I have a good friend who works at a major bank. He is a talented musician who plays faithfully at his church. A loving father and husband. A regular blood donor. He’s generous, smart, and funny. And he doesn’t feel safe taking a stroll in his upper-middle class neighborhood because he’s black.

Some of his white neighbors recently posted on their community’s message board that they are patrolling the streets “locked and loaded” looking for thugs and looters. My friend doesn’t use his own sidewalk because he knows from long experience that people see him not for who he is but for who they fear him to be – a criminal.

Some have made the argument that the Black Lives Matter movement is faulty because all lives matter. I believe this is a misunderstanding of the message. As I heard a black commentator recently explain, the point of Black Lives Matter is not that black people matter more, but that they matter as much. They simply want the same rights, respect, and treatment as white people. Shouldn’t that be the goal? To live in a society that values all of its citizens equally?

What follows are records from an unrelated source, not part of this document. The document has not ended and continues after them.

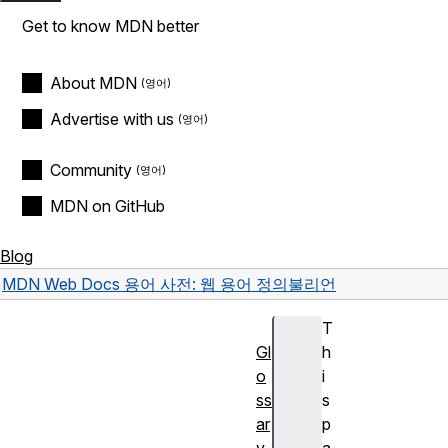
Get to know MDN better
About MDN
Advertise with us
Community
MDN on GitHub
Blog
MDN Web Docs 용어 사전: 웹 용어 정의
불리언
T
Gl
h
o
i
ss
s
ar
p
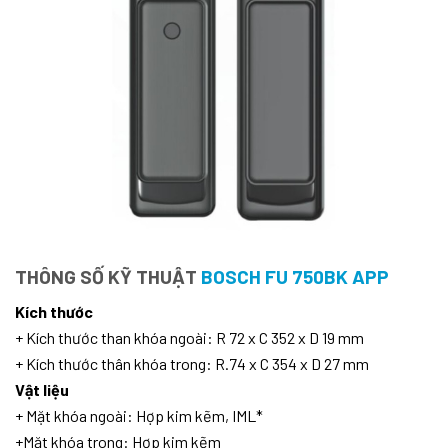
THÔNG SỐ KỸ THUẬT
BOSCH FU 750BK APP
Kích thước
+ Kích thước than khóa ngoài: R 72 x C 352 x D 19 mm
+ Kích thước thân khóa trong: R.74 x C 354 x D 27 mm
Vật liệu
+ Mặt khóa ngoài: Hợp kim kẽm, IML*
+Mặt khóa trong: Hợp kim kẽm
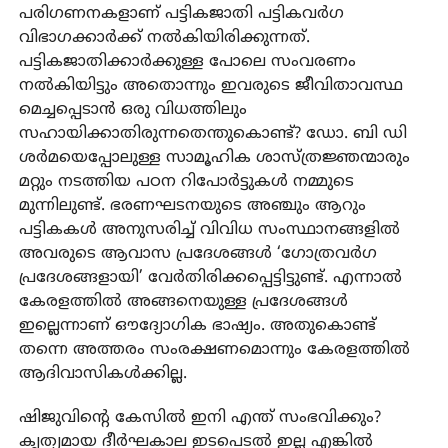
പരിഗണനകളാണ് പട്ടികജാതി പട്ടികവര്‍ഗ
വിഭാഗക്കാര്‍ക്ക് നല്‍കിയിരിക്കുന്നത്.
പട്ടികജാതിക്കാര്‍ക്കുള്ള പോലെ സംവരണം
നല്‍കിയിട്ടും അതൊന്നും ഇവരുടെ ജീവിതാവസ്ഥ
മെച്ചപ്പെടാന്‍ ഒരു വിധത്തിലും
സഹായിക്കാതിരുന്നതെന്തുകൊണ്ട്? ഡോ. ബി ഡി
ശര്‍മയെപ്പോലുള്ള സാമൂഹിക ശാസ്ത്രജ്ഞന്മാരും
മറ്റും നടത്തിയ പഠന റിപോര്‍ട്ടുകള്‍ നമ്മുടെ
മുന്നിലുണ്ട്. ഭരണഘടനയുടെ അഞ്ചും ആറും
പട്ടികകള്‍ അനുസരിച്ച് വിവിധ സംസ്ഥാനങ്ങളില്‍
അവരുടെ ആവാസ പ്രദേശങ്ങള്‍ ‘ഗോത്രവര്‍ഗ
പ്രദേശങ്ങളായി’ വേര്‍തിരിക്കപ്പെട്ടിട്ടുണ്ട്. എന്നാല്‍
കേരളത്തില്‍ അങ്ങനെയുള്ള പ്രദേശങ്ങള്‍
ഇല്ലെന്നാണ് ഔദ്യോഗിക ഭാഷ്യം. അതുകൊണ്ട്
തന്നെ അത്തരം സംരക്ഷണമൊന്നും കേരളത്തില്‍
ആദിവാസികള്‍ക്കില്ല.
ഷിജുവിന്റെ കേസില്‍ ഇനി എന്ത് സംഭവിക്കും?
കൃത്യമായ ദീര്‍ഘകാല ഇടപെടല്‍ ഇല്ല എങ്കില്‍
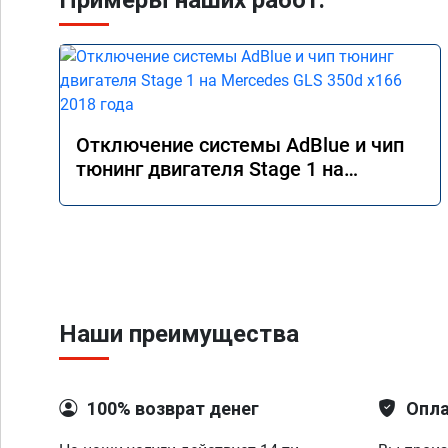
Примеры наших работ:
Отключение системы AdBlue и чип
тюнинг двигателя Stage 1 на
Mercedes GLS 350d x166 2018 года
Наши преимущества
100% возврат денег
Опла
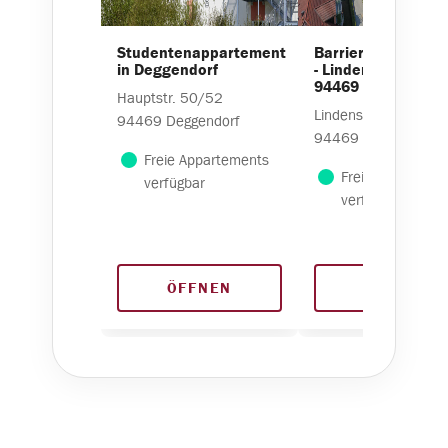
Studentenappartement
Barrierefreies Wo
in Deggendorf
- Lindenstr. 1a+b,
94469 Deggendorf
Hauptstr.
50/52
Lindenstr.
1a+b
94469
Deggendorf
94469
Deggendorf
Freie Appartements
Freie Wohnunge
verfügbar
verfügbar
ÖFFNEN
ÖFFNEN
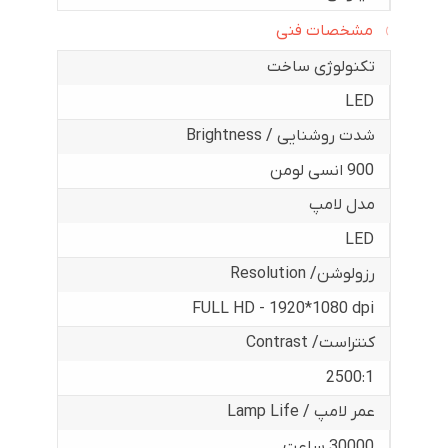
مشخصات فنی
تکنولوژی ساخت
LED
شدت روشنایی / Brightness
900 انسی لومن
مدل لامپ
LED
رزولوشن/ Resolution
FULL HD - 1920*1080 dpi
کنتراست/ Contrast
2500:1
عمر لامپ / Lamp Life
30000 ساعت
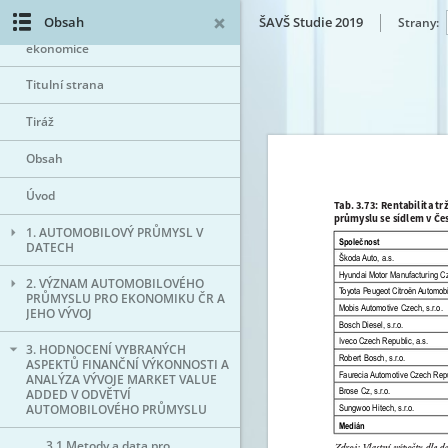
Obsah
ŠAVŠ Studie 2019
Strany:
Automobilový průmysl v soudobé
ekonomice
Titulní strana
Tiráž
Obsah
Úvod
1. AUTOMOBILOVÝ PRŮMYSL V
DATECH
2. VÝZNAM AUTOMOBILOVÉHO
PRŮMYSLU PRO EKONOMIKU ČR A
JEHO VÝVOJ
3. HODNOCENÍ VYBRANÝCH
ASPEKTŮ FINANČNÍ VÝKONNOSTI A
ANALÝZA VÝVOJE MARKET VALUE
ADDED V ODVĚTVÍ
AUTOMOBILOVÉHO PRŮMYSLU
3.1 Metody a data pro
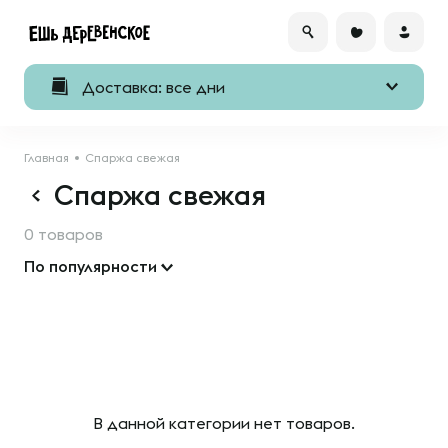
Доставка: все дни
Главная
Спаржа свежая
Спаржа свежая
0 товаров
По популярности
В данной категории нет товаров.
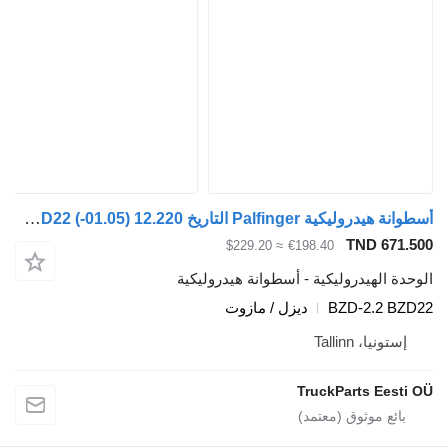
أسطوانة هيدروليكية Palfinger التاريخ 12.220 (01.05-) BZD-2.2 BZD22 لـ السيارات القاطرة MAN TGL, TGM, TGS, TGX (2005-2021)
TND 671.
≈ $229.20
€198.40
دة الهيدروليكية - أسطوانة هيدروليكية
BZD-2.2 BZ
ديزل / مازوت
إستونيا، Tallinn
TruckParts Eesti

Jane Elliott, a white school teacher and anti-racism educator, stood before a largely white audience in a packed auditorium. She asked for any white person who would be happy to be treated like our society generally treats our black citizens to please stand. Unsurprisingly, no one stood. She said this plainly reveals that “you know what’s happening, you know you don’t want it for you. I want to know why you’re so willing to accept it or to allow it to happen for others?” 

As a privileged, white, straight, cisgender male, I’ve never had to face any significant marginalization or oppression. I don’t claim to speak for people of color or their experience. I only seek to stand beside them. For change. For justice. For respect. For dignity. For equality.

If you share my feelings, what can you do? Addressing a huge, systemic injustice issue feels like trying to hold back the ocean with a single brick. You can’t. But you can add your brick to the wall. And a strong enough wall can hold back a raging sea.

So thank police officers who faithfully live out their oath to protect and serve, but also raise your voice when you see injustice. Stand in solidarity with people of color. When they tell you that racism is still a huge problem in America, believe them. Contact your local and state representatives expressing your support for police and judicial reform (here’s a guide, then simply search “how to contact my mayor / governor / representative / senator…”). Donate to organizations that fight for racial justice like the Equal Justice Initiative (EJI). Step back from any unquestioned political party allegiance you may have, and vote for those who back policies supporting equality, inclusion, justice, accountability, truth, love, and compassion. If you do, you’ll help heal our society and take another step toward Becoming Yourself.